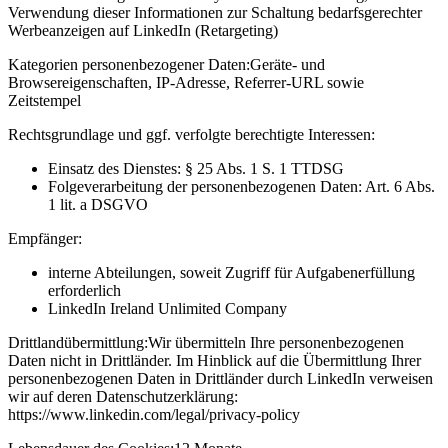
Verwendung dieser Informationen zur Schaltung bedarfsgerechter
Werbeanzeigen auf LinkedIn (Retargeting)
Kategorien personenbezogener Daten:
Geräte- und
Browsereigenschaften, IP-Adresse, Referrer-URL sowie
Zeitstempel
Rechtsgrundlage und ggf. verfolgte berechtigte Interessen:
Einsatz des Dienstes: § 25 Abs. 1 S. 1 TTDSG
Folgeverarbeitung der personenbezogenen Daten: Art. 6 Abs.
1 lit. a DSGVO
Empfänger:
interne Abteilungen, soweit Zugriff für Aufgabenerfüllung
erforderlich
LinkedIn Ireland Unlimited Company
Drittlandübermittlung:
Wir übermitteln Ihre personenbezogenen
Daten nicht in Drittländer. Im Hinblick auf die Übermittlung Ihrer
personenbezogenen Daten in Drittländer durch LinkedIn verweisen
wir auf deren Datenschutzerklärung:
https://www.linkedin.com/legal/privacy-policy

•••••

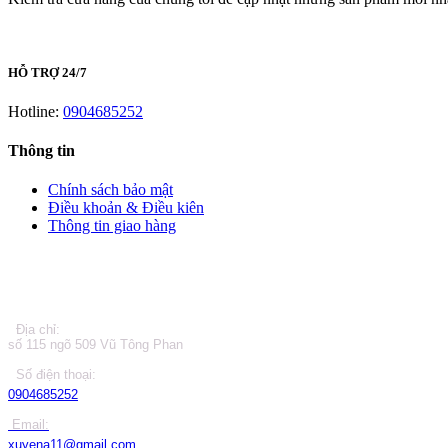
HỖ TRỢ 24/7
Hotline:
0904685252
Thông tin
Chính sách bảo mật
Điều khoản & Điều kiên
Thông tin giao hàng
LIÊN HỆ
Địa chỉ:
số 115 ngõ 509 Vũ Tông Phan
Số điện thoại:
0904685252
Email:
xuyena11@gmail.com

•••••

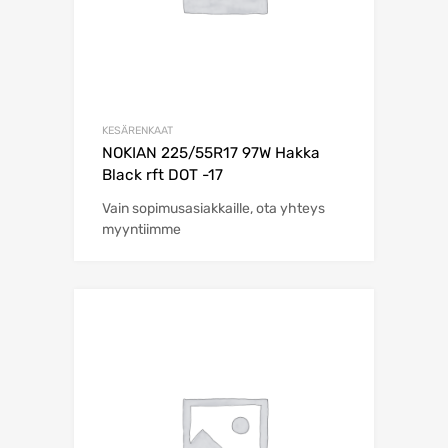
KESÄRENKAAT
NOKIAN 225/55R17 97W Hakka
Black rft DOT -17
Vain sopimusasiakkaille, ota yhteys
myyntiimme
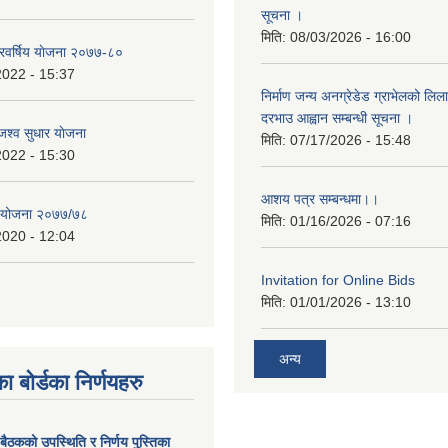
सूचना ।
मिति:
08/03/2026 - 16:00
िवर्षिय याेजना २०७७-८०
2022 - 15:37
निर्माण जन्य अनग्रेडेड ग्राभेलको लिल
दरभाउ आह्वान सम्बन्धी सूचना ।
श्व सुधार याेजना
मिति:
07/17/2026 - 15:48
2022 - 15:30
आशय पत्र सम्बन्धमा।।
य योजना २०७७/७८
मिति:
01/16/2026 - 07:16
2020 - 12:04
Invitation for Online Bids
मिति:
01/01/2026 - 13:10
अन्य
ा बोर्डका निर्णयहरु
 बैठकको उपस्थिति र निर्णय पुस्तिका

•••••

BRIEF:
Consider the entries above and return each line with the string "Drittländer".

RESULT:
Daten nicht in Drittländer. Im Hinblick auf die Übermittlung Ihrer
personenbezogenen Daten in Drittländer durch LinkedIn verweisen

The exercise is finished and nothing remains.